Petrides A S, Matthews D E, Esser U
Department of Medicine, University of Tennessee Health Science Center, Memphis, USA.
Hepatology. 1997 Oct;26(4):972-9. doi: 10.1002/hep.510260426.
We examined whether a single bout of moderate exercise has a beneficial effect on insulin sensitivity and fuel homeostasis in cirrhosis. Clinically stable cirrhotic patients and age-, sex-, and weight-matched controls participated in insulin clamp studies (either euglycemic hyperinsulinemic or hyperglycemic hyperinsulinemic) in combination with indirect calorimetry and [6,6-2H2]glucose. Three to seven days later, studies were repeated following a single bout of exercise (30 minutes of treadmill exercise at 60% of maximal aerobic capacity). After an overnight fast, following exercise, both cirrhotic and control individuals showed a shift in fuel utilization to enhanced lipid oxidation, decreased glucose oxidation, and increased nonoxidative glucose disposal rates (i.e., glycogen synthesis in muscle) when compared with pre-exercise rates but differences were statistically significant only in the patient group. During euglycemic hyperinsulinemia, insulin-mediated glucose disposal was significantly reduced in cirrhotic patients (3.43 +/- 0.26 vs. 7.36 +/- 0.48 mg/kg/min, P < .01). Following exercise, glucose uptake increased significantly in cirrhotic patients when compared with pre-exercise levels (P < .05) but remained unchanged in the control group. The increase in total body glucose disposal in cirrhotic patients was entirely accounted for by an increase in nonoxidative glucose disposal (0.81 +/- 0.20 vs. 0.51 +/- 0.15 mg/kg/min, P < .05). During combined hyperglycemia/hyperinsulinemia, however, insulin sensitivity was unaffected by exercise in both patients and control individuals. In summary, in cirrhotic patients, a single bout of moderate exercise 1) causes a shift in substrate utilization with an increase in lipid oxidation in the postexercise period that is significantly more pronounced than in controls, and 2) increases insulin sensitivity only during euglycemia but not during the more physiological condition of hyperglycemia. Single bouts of moderate exercise therefore may not have a beneficial effect on the metabolic status of patients with chronic liver disease.

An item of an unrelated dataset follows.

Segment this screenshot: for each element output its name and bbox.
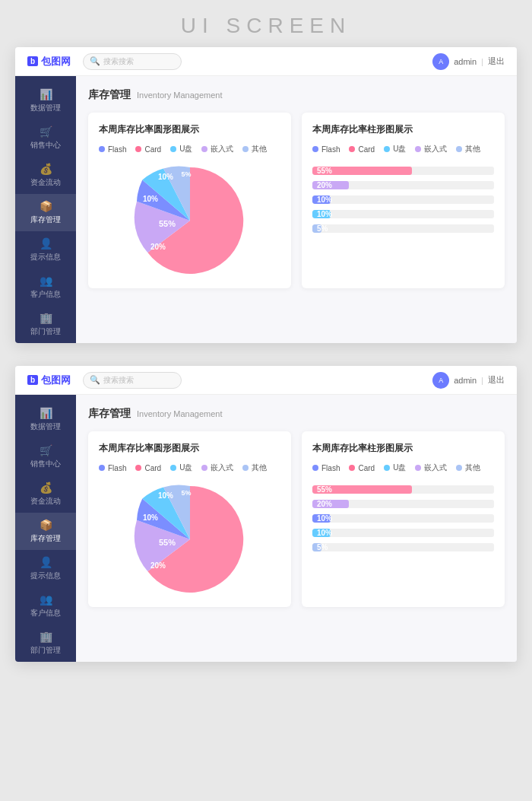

我们研究了单次适度运动是否对肝硬化患者的胰岛素敏感性和能量稳态有有益影响。临床稳定的肝硬化患者以及年龄、性别和体重匹配的对照组参与了胰岛素钳夹研究(正常血糖高胰岛素血症或高血糖高胰岛素血症),并结合间接测热法和[6,6-2H2]葡萄糖。三至七天后,在单次运动(以最大有氧能力的60%在跑步机上运动30分钟)后重复进行研究。经过一夜禁食,运动后,与运动前相比,肝硬化患者和对照组个体的能量利用均发生转变,表现为脂质氧化增强、葡萄糖氧化减少以及非氧化葡萄糖处置率增加(即肌肉中的糖原合成),但差异仅在患者组具有统计学意义。在正常血糖高胰岛素血症期间,肝硬化患者胰岛素介导的葡萄糖处置显著降低(3.43±0.26对7.36±0.48毫克/千克/分钟,P<.01)。运动后,与运动前水平相比,肝硬化患者的葡萄糖摄取显著增加(P<.05),而对照组则保持不变。肝硬化患者全身葡萄糖处置的增加完全由非氧化葡萄糖处置的增加所致(0.81±0.20对0.51±0.15毫克/千克/分钟,P<.05)。然而,在高血糖/高胰岛素血症合并期间,运动对患者和对照组个体的胰岛素敏感性均无影响。总之,在肝硬化患者中,单次适度运动1)导致底物利用发生转变,运动后脂质氧化增加,且这种增加在患者中比对照组更为显著,2)仅在正常血糖期间增加胰岛素敏感性,而在更接近生理状态的高血糖期间则无此作用。因此单次适度运动可能对慢性肝病患者的代谢状态没有有益影响。